Dicho esto, es consciente de la longevidad del proyecto y está abierto a futuros usos y cambios. «Realmente es una obra no completa. Estoy curioso por cómo van a seguir reaccionando. No me interesa tanto el pasado, es decir cómo se ha creado. Me interesa más lo que puede devenir la obra…cómo se usa y cuándo. Cada vez más se demanda más del artista…de preguntarse más cosas y de ser más consciente». Parece darse cuenta del peso del rol del artista contemporáneo ya que lleva en sus hombros varias toneladas acumuladas de intereses conflictivos, limitaciones, críticas, especulaciones e impedimentos que pueden acabar desviando o completamente descarrilando un proyecto entero.

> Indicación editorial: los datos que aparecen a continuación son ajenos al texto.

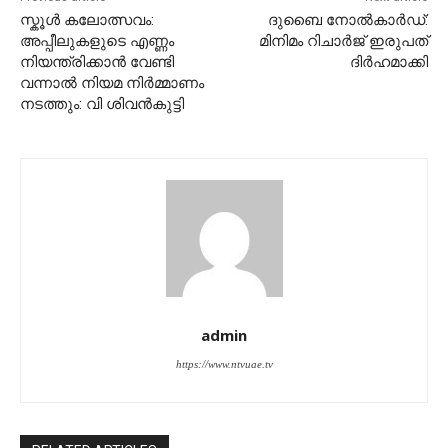
സ്കൂൾ കലോത്സവം:
ദുബൈ നോല്‍കാര്‍ഡ്:
അപ്പീലുകളുടെ എണ്ണം
മിനിമം റിചാര്‍ജ് ഇരുപത്
നിയന്ത്രിക്കാൻ വേണ്ടി
ദിര്‍ഹമാക്കി
വന്നാൽ നിയമ നിർമ്മാണം
നടത്തും: വി ശിവൻകുട്ടി
admin
https://www.ntvuae.tv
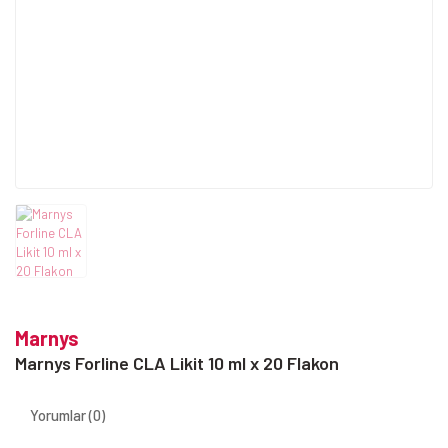
Marnys
Marnys Forline CLA Likit 10 ml x 20 Flakon
Yorumlar (0)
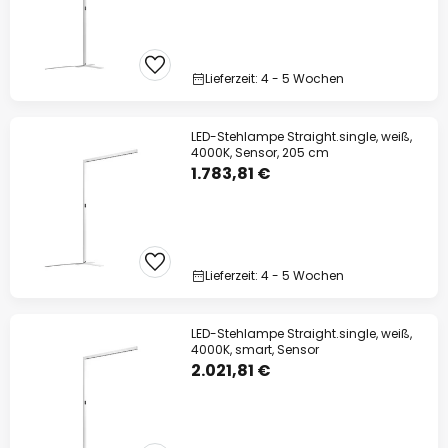
Lieferzeit: 4 - 5 Wochen
LED-Stehlampe Straight.single, weiß,
4000K, Sensor, 205 cm
1.783,81 €
Lieferzeit: 4 - 5 Wochen
LED-Stehlampe Straight.single, weiß,
4000K, smart, Sensor
2.021,81 €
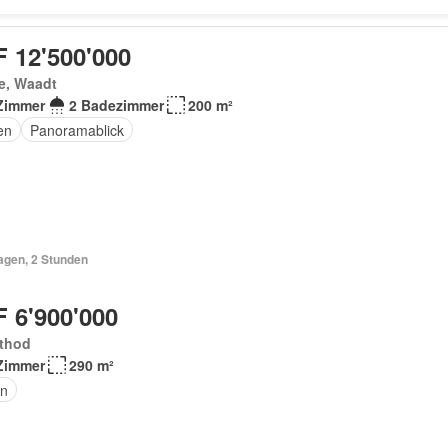
 12'500'000
e, Waadt
Zimmer
2 Badezimmer
200 m²
en
Panoramablick
agen, 2 Stunden
 6'900'000
thod
Zimmer
290 m²
n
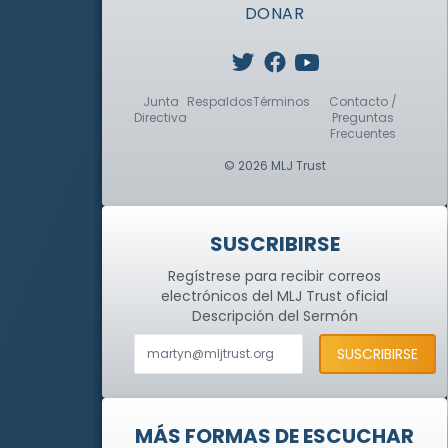
DONAR
Junta
Respaldos
Términos
Contacto /
Directiva
Preguntas
Frecuentes
© 2026 MLJ Trust
SUSCRIBIRSE
Regístrese para recibir correos
electrónicos del MLJ Trust oficial
Descripción del Sermón
MÁS FORMAS DE ESCUCHAR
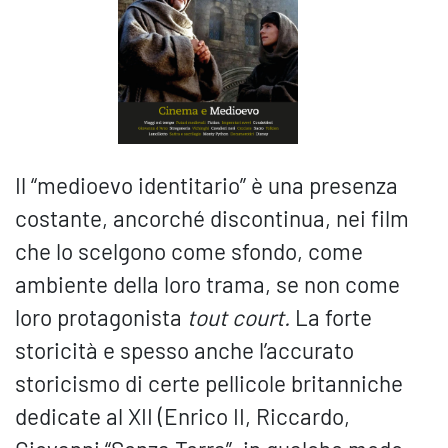
Il “medioevo identitario” è una presenza
costante, ancorché discontinua, nei film
che lo scelgono come sfondo, come
ambiente della loro trama, se non come
loro protagonista
tout court.
La forte
storicità e spesso anche l’accurato
storicismo di certe pellicole britanniche
dedicate al XII (Enrico II, Riccardo,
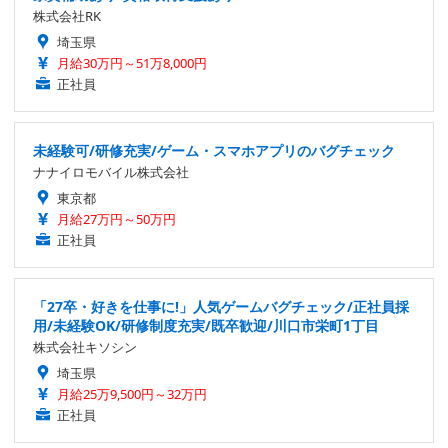
株式会社RK
埼玉県
月給30万円～51万8,000円
正社員
未経験可/研修充実/ゲーム・スマホアプリのバグチェック
ナナイロモバイル株式会社
東京都
月給27万円～50万円
正社員
「27卒・好きを仕事に!」人気ゲームバグチェック/正社員採
用/未経験OK/研修制度充実/既卒歓迎/川口市栄町1丁目
株式会社キソシン
埼玉県
月給25万9,500円～32万円
正社員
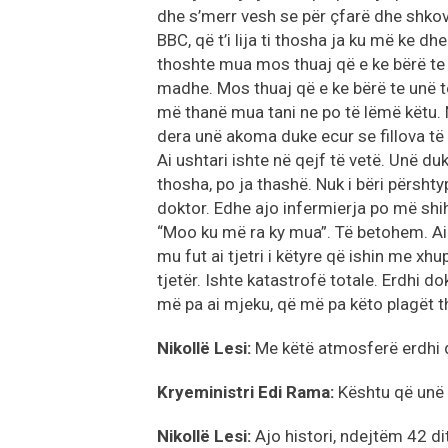
dhe s’merr vesh se për çfarë dhe shkov
BBC, që t’i lija ti thosha ja ku më ke dh
thoshte mua mos thuaj që e ke bërë te u
madhe. Mos thuaj që e ke bërë te unë të
më thanë mua tani ne po të lëmë këtu. 
dera unë akoma duke ecur se fillova të f
Ai ushtari ishte në qejf të vetë. Unë duk
thosha, po ja thashë. Nuk i bëri përshty
doktor. Edhe ajo infermierja po më shih
“Moo ku më ra ky mua”. Të betohem. Ai
mu fut ai tjetri i këtyre që ishin me xhup
tjetër. Ishte katastrofë totale. Erdhi do
më pa ai mjeku, që më pa këto plagët th
Nikollë Lesi:
Me këtë atmosferë erdhi 
Kryeministri Edi Rama:
Kështu që unë 
Nikollë Lesi:
Ajo histori, ndejtëm 42 dit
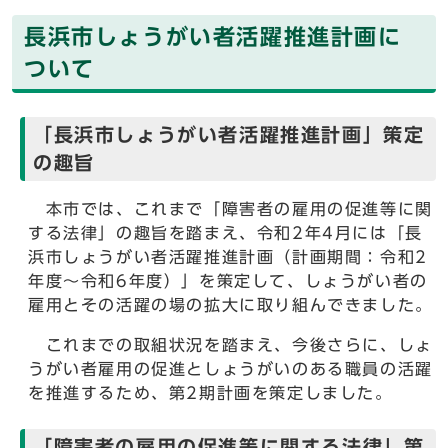
長浜市しょうがい者活躍推進計画に
ついて
「長浜市しょうがい者活躍推進計画」策定
の趣旨
本市では、これまで「障害者の雇用の促進等に関
する法律」の趣旨を踏まえ、令和2年4月には「長
浜市しょうがい者活躍推進計画（計画期間：令和2
年度～令和6年度）」を策定して、しょうがい者の
雇用とその活躍の場の拡大に取り組んできました。
これまでの取組状況を踏まえ、今後さらに、しょ
うがい者雇用の促進としょうがいのある職員の活躍
を推進するため、第2期計画を策定しました。
「障害者の雇用の促進等に関する法律」第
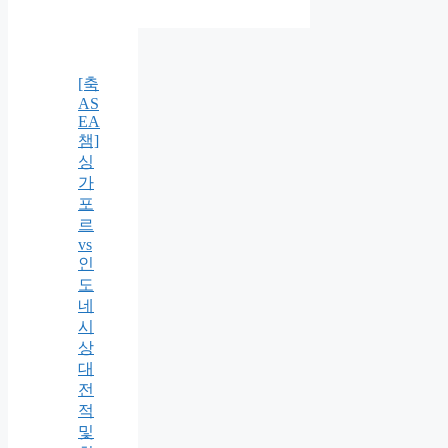
[축
AS
EA
챔]
싱
가
포
르
vs
인
도
네
시
상
대
전
적
및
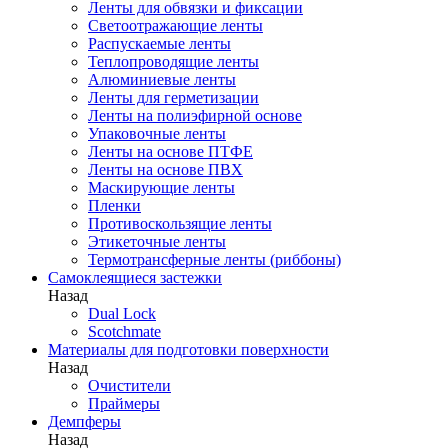
Ленты для обвязки и фиксации
Светоотражающие ленты
Распускаемые ленты
Теплопроводящие ленты
Алюминиевые ленты
Ленты для герметизации
Ленты на полиэфирной основе
Упаковочные ленты
Ленты на основе ПТФЕ
Ленты на основе ПВХ
Маскирующие ленты
Пленки
Противоскользящие ленты
Этикеточные ленты
Термотрансферные ленты (риббоны)
Cамоклеящиеся застежки
Назад
Dual Lock
Scotchmate
Материалы для подготовки поверхности
Назад
Очистители
Праймеры
Демпферы
Назад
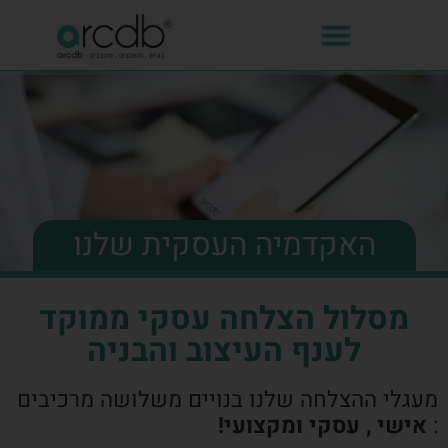
האקדמיה העסקית שלנו
מסלול הצלחה עסקי ממוקד
לענף העיצוב והבניה
מעגלי ההצלחה שלנו בנויים משלושה מרכיבים
:
אישי , עסקי ומקצועי!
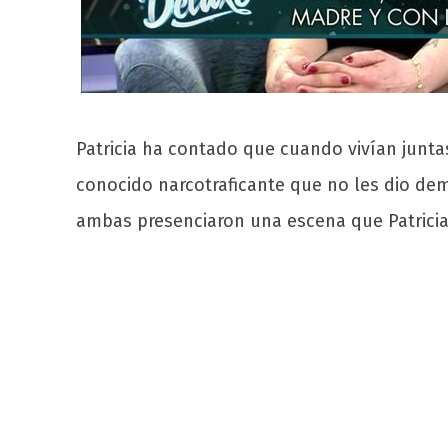
Patricia ha contado que cuando vivían junta
conocido narcotraficante que no les dio dem
ambas presenciaron una escena que Patricia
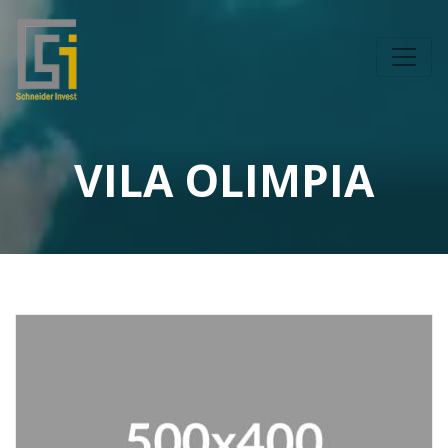
VILA OLIMPIA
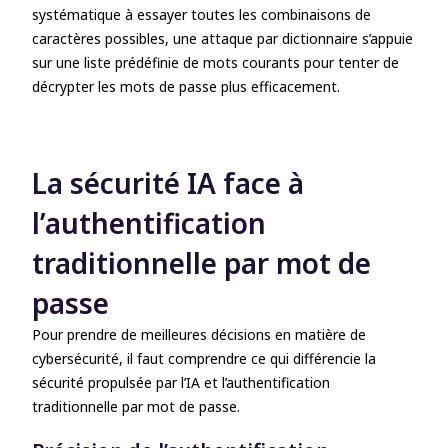
systématique à essayer toutes les combinaisons de
caractères possibles, une attaque par dictionnaire s’appuie
sur une liste prédéfinie de mots courants pour tenter de
décrypter les mots de passe plus efficacement.
La sécurité IA face à
l’authentification
traditionnelle par mot de
passe
Pour prendre de meilleures décisions en matière de
cybersécurité, il faut comprendre ce qui différencie la
sécurité propulsée par l’IA et l’authentification
traditionnelle par mot de passe.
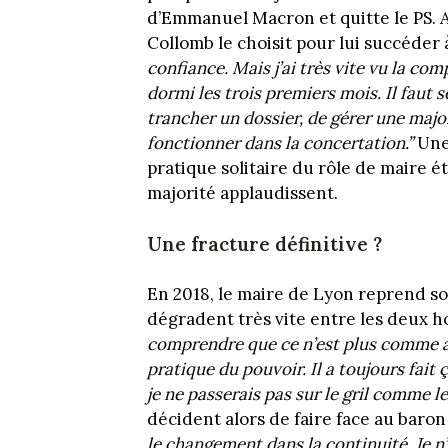
d’Emmanuel Macron et quitte le PS. A
Collomb le choisit pour lui succéder à
confiance. Mais j’ai très vite vu la com
dormi les trois premiers mois. Il faut
trancher un dossier, de gérer une major
fonctionner dans la concertation.”
Une 
pratique solitaire du rôle de maire é
majorité applaudissent.
Une fracture définitive ?
En 2018, le maire de Lyon reprend so
dégradent très vite entre les deux 
comprendre que ce n’est plus comme a
pratique du pouvoir. Il a toujours fait ç
je ne passerais pas sur le gril comme le
décident alors de faire face au baro
le changement dans la continuité. Je n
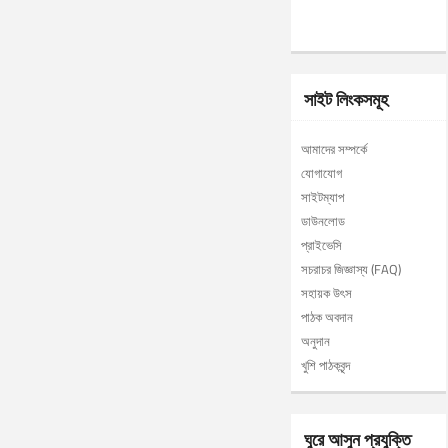
সাইট লিংকসমূহ
আমাদের সম্পর্কে
যোগাযোগ
সাইটম্যাপ
ডাউনলোড
প্রাইভেসি
সচরাচর জিজ্ঞাস্য (FAQ)
সহায়ক উৎস
পাঠক অবদান
অনুদান
খুশি পাঠকবৃন্দ
ঘুরে আসুন প্রযুক্তি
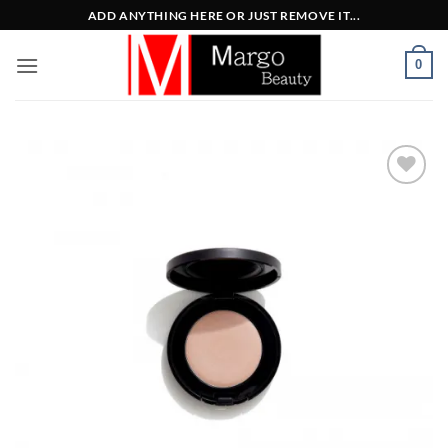
Μετάβαση
ADD ANYTHING HERE OR JUST REMOVE IT...
στο
περιεχόμενο
0
Add to
Wishlist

Pero Saraceno ya tiene presente el futuro y los siguientes horizontes a los cuales quiere llegar. «Ahora estoy trabajando en las criptomonedas. Me gustan porque pueden inspirar otras dinámicas económicas. (Se ríe) ¡Quizá podremos comprar la torre en el futuro! ¡Y así no tendremos que ir pidiendo permiso!» Lo que propone a un nivel de interactividad y participación igualitaria es altamente ambicioso y fácilmente criticable.
Por eso, surge la pregunta: como público, ¿deberíamos poner tanta fe en los artistas para resolver conflictos o ser enteramente políticamente correctos? ¿Es pedir demasiado de ellos el acto de otorgarles tanto poder y confianza? ¿En fiar tanto en sus proyectos dados los mecanismos limitantes y condicionantes que están detrás de la producción de una obra pública y site-specific, por ejemplo? ¿Ponemos demasiado en sus manos sin tener en cuenta los factores externos dominantes? Saraceno y su nuevo público catalán se encuentran en el medio de este debate cáustico.